Steve has the facts wrong. We are not ‘putting’ power in the state courts, that power has resided there for the past century, the issue before the Supreme Court is about taking away that power. And the courts will not do drug regulation, they will try cases.
“This should not be about extreme positions… That answer must be a competent, effective, responsive, flexible FDA, or a new agency built to replace it… start by rebuilding the FDA.”
Congress already had their band aid legislation for the FDA which was effectively eviscerated in the end. We have the spectacle of a Senator yelling at the Director of the FDA to tell him how much money they need to protect us from dangerous drugs or Chinese imports and he cannot answer the question.
“While trashing preemption will result in the ability of a relative few to seek justice at the state level, the unintended consequences will be devastating to many, many more.”

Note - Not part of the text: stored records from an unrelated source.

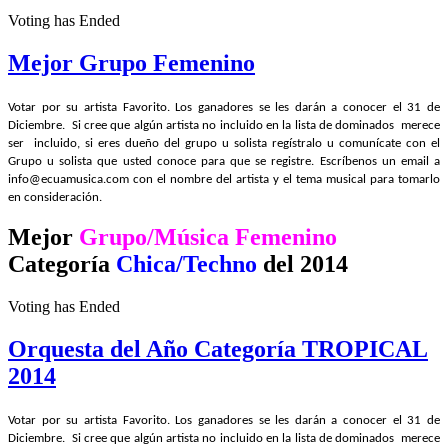
Voting has Ended
Mejor Grupo Femenino
Votar por su artista Favorito. Los ganadores se les darán a conocer el 31 de
Diciembre. Si cree que algún artista no incluido en la lista de dominados merece
ser incluido, si eres dueño del grupo u solista regístralo u comunícate con el
Grupo u solista que usted conoce para que se registre. Escríbenos un email a
info@ecuamusica.com con el nombre del artista y el tema musical para tomarlo
en consideración.
Mejor
Grupo/Música Femenino
Categoría
Chica/Techno
del 2014
Voting has Ended
Orquesta del Año Categoría TROPICAL
2014
Votar por su artista Favorito. Los ganadores se les darán a conocer el 31 de
Diciembre. Si cree que algún artista no incluido en la lista de dominados merece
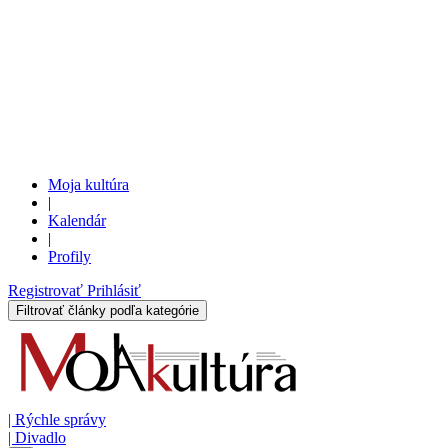
Moja kultúra
|
Kalendár
|
Profily
Registrovať
Prihlásiť
Filtrovať články podľa kategórie
|
Rýchle správy
|
Divadlo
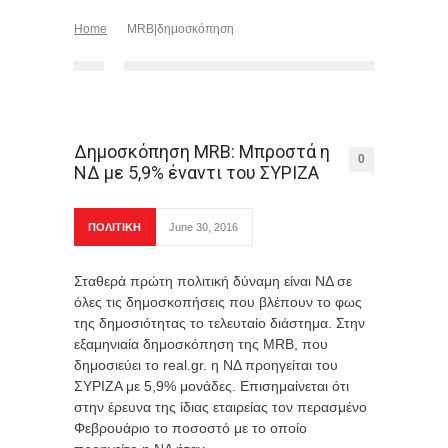
Home
MRB|δημοσκόπηση
Δημοσκόπηση MRB: Μπροστά η
0
ΝΔ με 5,9% έναντι του ΣΥΡΙΖΑ
ΠΟΛΙΤΙΚΗ
June 30, 2016
Σταθερά πρώτη πολιτική δύναμη είναι ΝΔ σε
όλες τις δημοσκοπήσεις που βλέπουν το φως
της δημοσιότητας το τελευταίο διάστημα. Στην
εξαμηνιαία δημοσκόπηση της MRB, που
δημοσιεύει το real.gr. η ΝΔ προηγείται του
ΣΥΡΙΖΑ με 5,9% μονάδες. Επισημαίνεται ότι
στην έρευνα της ίδιας εταιρείας τον περασμένο
Φεβρουάριο το ποσοστό με το οποίο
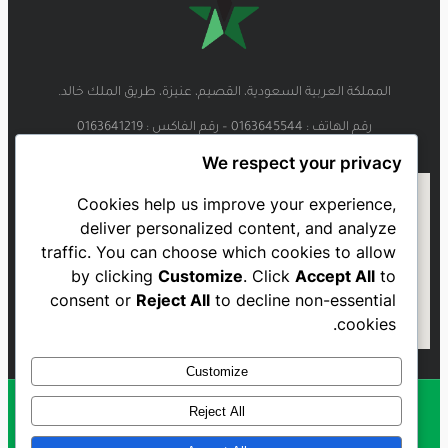
المملكة العربية السعودية، القصيم، عنيزة، طريق الملك خالد.
رقم الهاتف : 0163645544 – رقم الفاكس : 0163641219
We respect your privacy
Cookies help us improve your experience,
deliver personalized content, and analyze
traffic. You can choose which cookies to allow
by clicking
Customize
. Click
Accept All
to
consent or
Reject All
to decline non-essential
cookies.
Customize
Reject All
Al Najmah FC - 2023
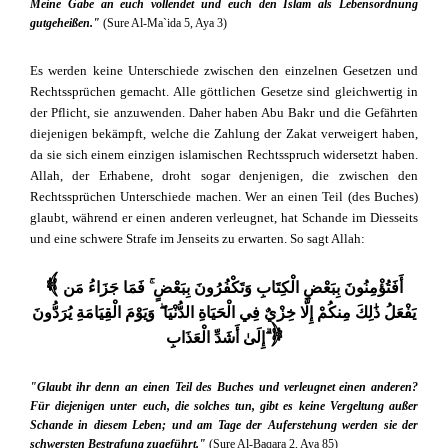
Meine Gabe an euch vollendet und euch den Islam als Lebensordnung
gutgeheißen."
(Sure Al-Ma`ida 5, Aya 3)
Es werden keine Unterschiede zwischen den einzelnen Gesetzen und
Rechtssprüchen gemacht. Alle göttlichen Gesetze sind gleichwertig in
der Pflicht, sie anzuwenden. Daher haben Abu Bakr und die Gefährten
diejenigen bekämpft, welche die Zahlung der Zakat verweigert haben,
da sie sich einem einzigen islamischen Rechtsspruch widersetzt haben.
Allah, der Erhabene, droht sogar denjenigen, die zwischen den
Rechtssprüchen Unterschiede machen. Wer an einen Teil (des Buches)
glaubt, während er einen anderen verleugnet, hat Schande im Diesseits
und eine schwere Strafe im Jenseits zu erwarten. So sagt Allah:
{ أَفَتُؤْمِنُونَ بِبَعْضِ الْكِتَابِ وَتَكْفُرُونَ بِبَعْضٍ ۚ فَمَا جَزَاءُ مَن
يَفْعَلُ ذَٰلِكَ مِنكُمْ إِلَّا خِزْيٌ فِي الْحَيَاةِ الدُّنْيَا ۖ وَيَوْمَ الْقِيَامَةِ يُرَدُّونَ
إِلَىٰ أَشَدِّ الْعَذَابِ ۗ
}
"Glaubt ihr denn an einen Teil des Buches und verleugnet einen anderen?
Für diejenigen unter euch, die solches tun, gibt es keine Vergeltung außer
Schande in diesem Leben; und am Tage der Auferstehung werden sie der
schwersten Bestrafung zugeführt."
(Sure Al-Baqara 2, Aya 85)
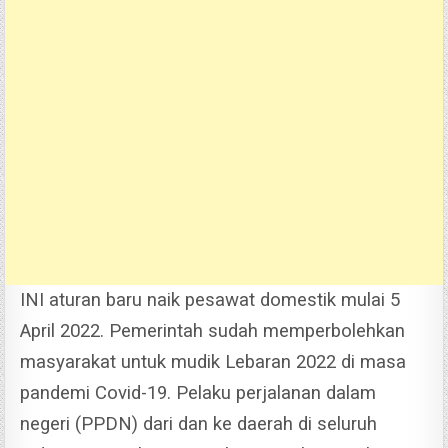
INI aturan baru naik pesawat domestik mulai 5
April 2022. Pemerintah sudah memperbolehkan
masyarakat untuk mudik Lebaran 2022 di masa
pandemi Covid-19.
Pelaku perjalanan dalam
negeri (PPDN) dari dan ke daerah di seluruh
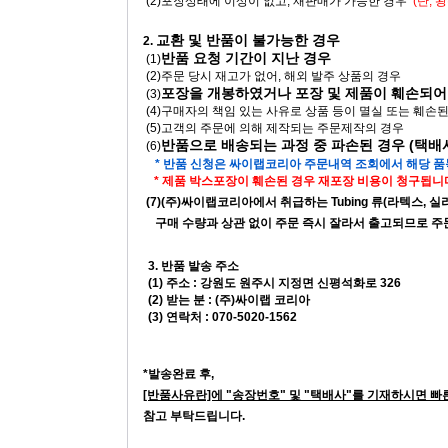
(2)포장상태에 이상이 없고, 재판매가 가능한 경우
(단,
교환 및 반품이 불가능한 경우
2.
반품 요청 기간이 지난 경우
(1)
(2)주문 당시 재고가 없어, 해외 발주 상품의 경우
포장을 개봉하였거나 포장 및 제품이 훼손되어
(3)
(4)구매자의 책임 있는 사유로 상품 등이 멸실 또는 훼손
(5)고객의 주문에 의해 제작되는 주문제작의 경우
반품으로 배송되는 과정 중 파손된 경우 (택
(6)
* 반품 신청은 싸이랩코리아 주문내역 조회에서 해당 
* 제품 박스포장이 훼손된 경우 재포장 비용이 청구됩니다
(7)(주)싸이랩코리아에서 취급하는 Tubing 류(라텍스, 실리콘, 고
구매 수량과 상관 없이 주문 즉시 잘라서 출고되므로 주문 
3. 반품 발송 주소
(1) 주소 : 강원도 원주시 지정면 신평석화로 326
(2) 받는 분 : (주)싸이랩 코리아
(3) 연락처 : 070-5020-1562
*발송완료 후,
[반품사유란]에 "송장번호" 및 "택배사"를 기재하시면 빠
참고 부탁드립니다.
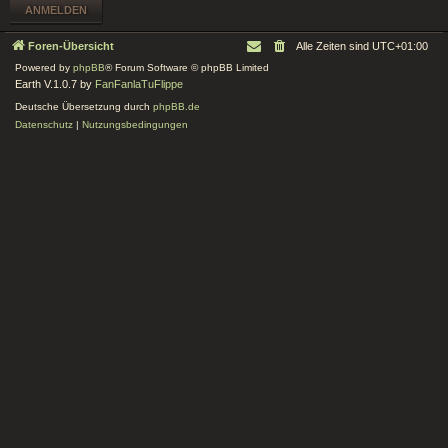
Foren-Übersicht
Alle Zeiten sind
UTC+01:00
Powered by
phpBB
® Forum Software © phpBB Limited
Earth V.1.0.7 by
FanFanlaTuFlippe
Deutsche Übersetzung durch
phpBB.de
Datenschutz
|
Nutzungsbedingungen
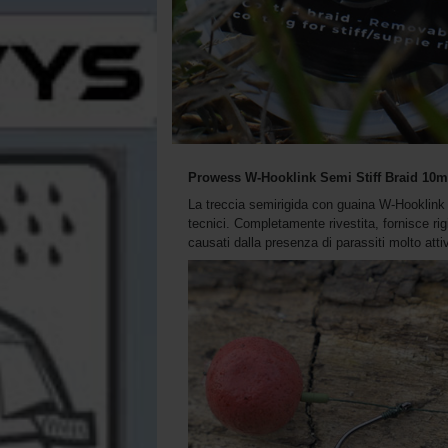
Prowess W-Hooklink Semi Stiff Braid 10m
La treccia semirigida con guaina W-Hooklink 
tecnici. Completamente rivestita, fornisce rigid
causati dalla presenza di parassiti molto attiv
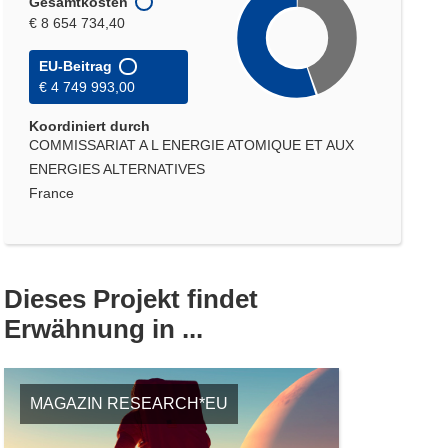
Gesamtkosten
€ 8 654 734,40
EU-Beitrag
€ 4 749 993,00
Koordiniert durch
COMMISSARIAT A L ENERGIE ATOMIQUE ET AUX
ENERGIES ALTERNATIVES
France
Dieses Projekt findet
Erwähnung in ...
MAGAZIN RESEARCH*EU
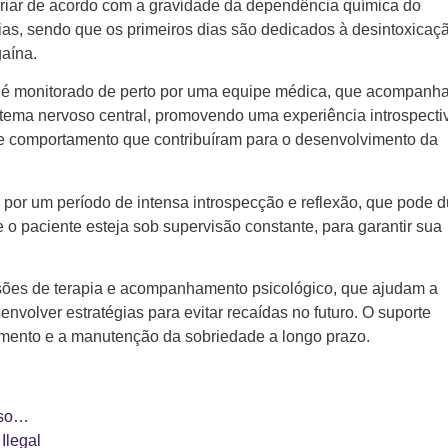
riar de acordo com a gravidade da dependência química do
dias, sendo que os primeiros dias são dedicados à desintoxicaç
aína.
e é monitorado de perto por uma equipe médica, que acompanh
stema nervoso central, promovendo uma experiência introspecti
de comportamento que contribuíram para o desenvolvimento da
por um período de intensa introspecção e reflexão, que pode d
 o paciente esteja sob supervisão constante, para garantir sua
ssões de terapia e acompanhamento psicológico, que ajudam a
volver estratégias para evitar recaídas no futuro. O suporte
tamento e a manutenção da sobriedade a longo prazo.
sso…
Ilegal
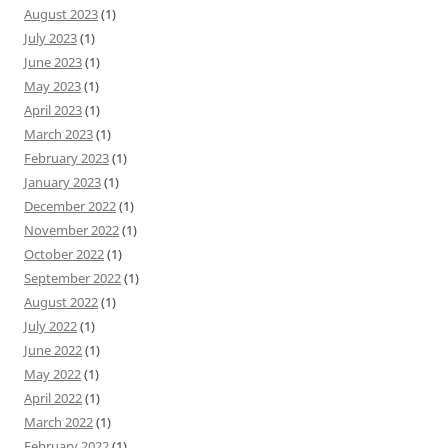
August 2023
(1)
July 2023
(1)
June 2023
(1)
May 2023
(1)
April 2023
(1)
March 2023
(1)
February 2023
(1)
January 2023
(1)
December 2022
(1)
November 2022
(1)
October 2022
(1)
September 2022
(1)
August 2022
(1)
July 2022
(1)
June 2022
(1)
May 2022
(1)
April 2022
(1)
March 2022
(1)
February 2022
(1)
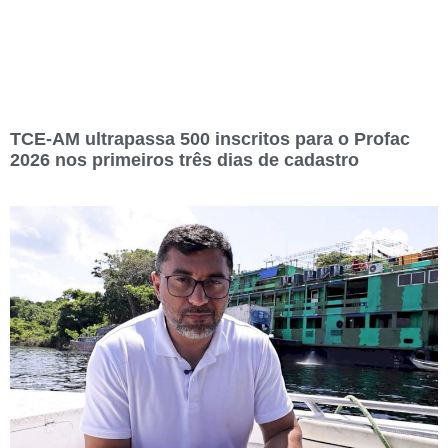
TCE-AM ultrapassa 500 inscritos para o Profac
2026 nos primeiros três dias de cadastro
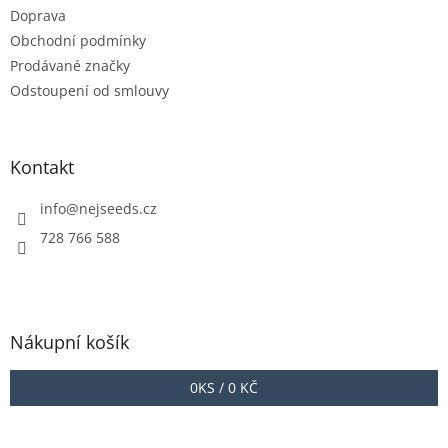
Doprava
Obchodní podmínky
Prodávané značky
Odstoupení od smlouvy
Kontakt
info
@
nejseeds.cz
728 766 588
Nákupní košík
0
KS /
0 KČ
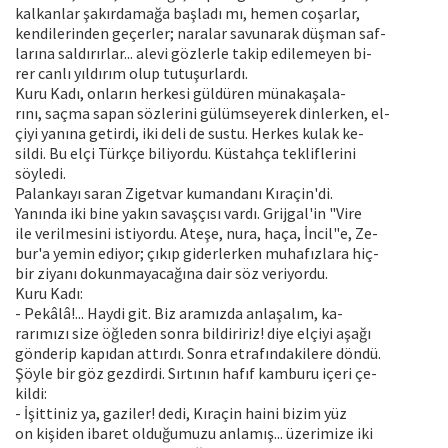
kalkanlar şakırdamağa başladı mı, hemen coşarlar,
kendilerinden geçerler; naralar savunarak düşman saf-
larına saldırırlar... alevi gözlerle takip edilemeyen bi-
rer canlı yıldırım olup tutuşurlardı.
Kuru Kadı, onların herkesi güldüren münakaşala-
rını, saçma sapan sözlerini gülümseyerek dinlerken, el-
çiyi yanına getirdi, iki deli de sustu. Herkes kulak ke-
sildi. Bu elçi Türkçe biliyordu. Küstahça tekliflerini
söyledi.
Palankayı saran Zigetvar kumandanı Kıraçin'di.
Yanında iki bine yakın savaşçısı vardı. Grijgal'in "Vire
ile verilmesini istiyordu. Ateşe, nura, haça, İncil"e, Ze-
bur'a yemin ediyor; çıkıp giderlerken muhafızlara hiç-
bir ziyanı dokunmayacağına dair söz veriyordu.
Kuru Kadı:
- Pekâlâ!... Haydi git. Biz aramızda anlaşalım, ka-
rarımızı size öğleden sonra bildiririz! diye elçiyi aşağı
gönderip kapıdan attırdı. Sonra etrafındakilere döndü.
Şöyle bir göz gezdirdi. Sırtının hafıf kamburu içeri çe-
kildi:
- İşittiniz ya, gaziler! dedi, Kıraçin haini bizim yüz
on kişiden ibaret olduğumuzu anlamış... üzerimize iki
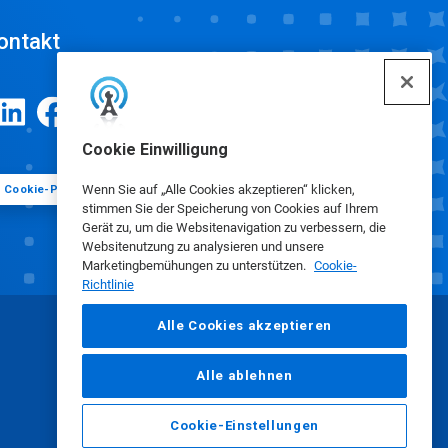
ontakt
Cookie Einwilligung
Wenn Sie auf „Alle Cookies akzeptieren“ klicken,
Cookie-Präferenzen
stimmen Sie der Speicherung von Cookies auf Ihrem
Gerät zu, um die Websitenavigation zu verbessern, die
Websitenutzung zu analysieren und unsere
Marketingbemühungen zu unterstützen.
Cookie-
Richtlinie
Alle Cookies akzeptieren
Alle ablehnen
Cookie-Einstellungen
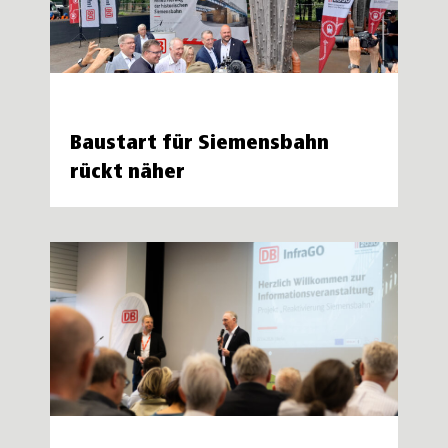
Baustart für Siemensbahn
rückt näher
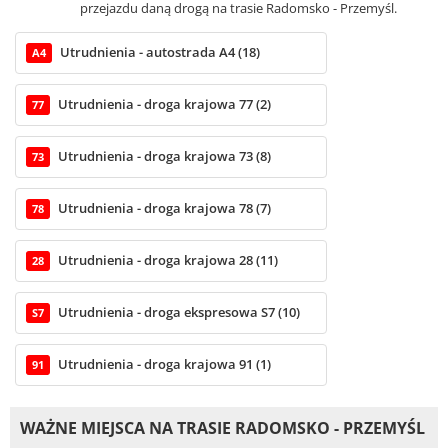
przejazdu daną drogą na trasie Radomsko - Przemyśl.
Utrudnienia - autostrada A4 (18)
A4
Utrudnienia - droga krajowa 77 (2)
77
Utrudnienia - droga krajowa 73 (8)
73
Utrudnienia - droga krajowa 78 (7)
78
Utrudnienia - droga krajowa 28 (11)
28
Utrudnienia - droga ekspresowa S7 (10)
S7
Utrudnienia - droga krajowa 91 (1)
91
WAŻNE MIEJSCA NA TRASIE RADOMSKO - PRZEMYŚL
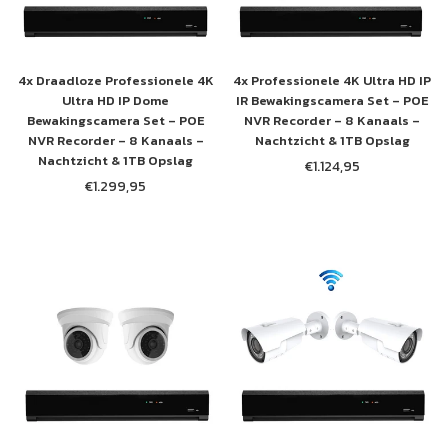
VOOR ONZE
NIEUWSBRIEF
4x Draadloze Professionele 4K
4x Professionele 4K Ultra HD IP
Ontvang 5% korting op je eerste aankoop!
Ultra HD IP Dome
IR Bewakingscamera Set – POE
Bewakingscamera Set – POE
NVR Recorder – 8 Kanaals –
NVR Recorder – 8 Kanaals –
Nachtzicht & 1TB Opslag
Nachtzicht & 1TB Opslag
€1.124,95
Normale
€1.299,95
ABONNEREN
Normale
prijs
prijs
DEZE POP-UP NIET MEER WEERGEVEN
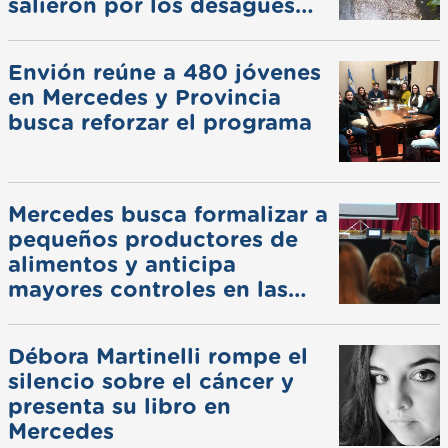
salieron por los desagües
pluviales
Envión reúne a 480 jóvenes
en Mercedes y Provincia
busca reforzar el programa
Mercedes busca formalizar a
pequeños productores de
alimentos y anticipa
mayores controles en las
ferias
Débora Martinelli rompe el
silencio sobre el cáncer y
presenta su libro en
Mercedes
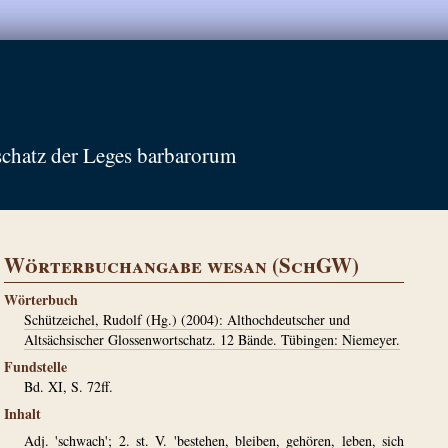
schatz der Leges barbarorum
Wörterbuchangabe wesan (SchGW)
Wörterbuch
Schützeichel, Rudolf (Hg.) (2004): Althochdeutscher und
Altsächsischer Glossenwortschatz. 12 Bände. Tübingen: Niemeyer.
Fundstelle
Bd. XI, S. 72ff.
Inhalt
Adj. 'schwach'; 2.
st. V. 'bestehen, bleiben, gehören, leben, sich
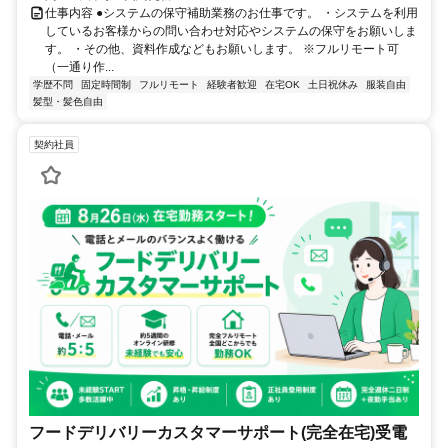
仕事内容 ●システムの保守補助業務のお仕事です。 ・システムを利用
しているお客様からの問い合わせ対応やシステムの保守をお願いしま
す。 ・その他、資料作成などもお願いします。 ※フルリモート可
（一通り作...
学歴不問
固定時間制
フルリモート
経験者歓迎
在宅OK
土日祝休み
服装自由
髪型・髪色自由
契約社員
フードデリバリーカスタマーサポート(完全在宅)受電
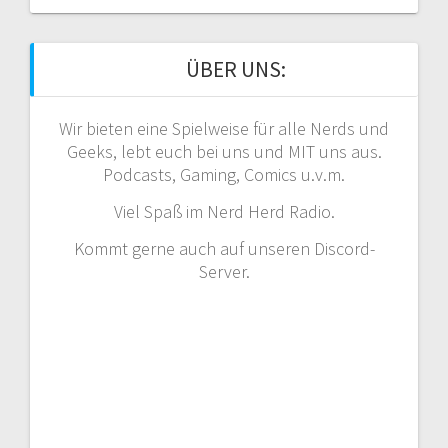
ÜBER UNS:
Wir bieten eine Spielweise für alle Nerds und
Geeks, lebt euch bei uns und MIT uns aus.
Podcasts, Gaming, Comics u.v.m.
Viel Spaß im Nerd Herd Radio.
Kommt gerne auch auf unseren Discord-
Server.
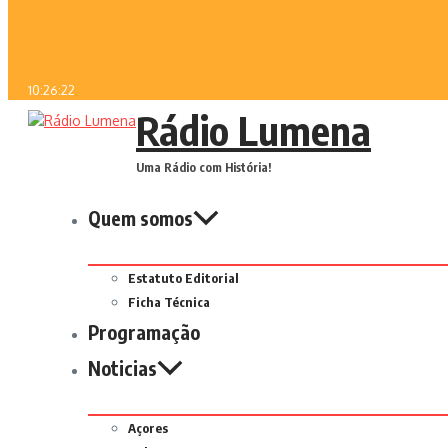
10:26:22
Rádio Lumena
Uma Rádio com História!
Quem somos
Estatuto Editorial
Ficha Técnica
Programação
Noticias
Açores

The implication is that preemption will allow ‘life saving drugs to speed to the market place.’ Provide evidence for this.
“The FDA doesn’t have to be incompetent and inflexible, nor does it have to be slow and unresponsive in flagging risks to protect people from drugs.”
Approval time is about six months.
“If the FDA was doing its job well, we wouldn’t be having this discussion, and there wiould be no cases regarding preemption before the Supreme Court”
I disagree with that. Any medical doctor (including those at the FDA) conversant with the literature will tell you that it is impossible to predict all of the future side effects of drugs, which is why 25% end up getting a warning *after* approval by the FDA.
Neil McLaughlin
Mark my words: the next step after this will be mandatory vaccination and treatment of adults. The new cholesterol study is one example. Forced vaccinations for health care workers, forced vaccines for all NJ school children are two more. The FDA and the Pharmaceutical companies are the same entity, and now they want to say their word is the final say. Of course they want that. And the Bush-appointed cronies like Antonin Scalia are already saying “take your suit up with the FDA”. This was Bush’s primary objective - the Federal Government answers to no one (except the Federal Reserve), and all officials are appointed by the President.
Craig Cheatham
I’m very interested in talking with some of you about this issue. Please contact me.
Craig Cheatham
KMOV-TV
St. Louis
ccheatham@kmov.com
Jaynesday
Craig, I think many here would like to talk to you but as you can imagine there might be a bit of skepticism about your intentions.
Some of us have worry for quite a while now why there is such little coverage of pharma safety issues, the FDA, etc in the major media. Maybe you can shed some light?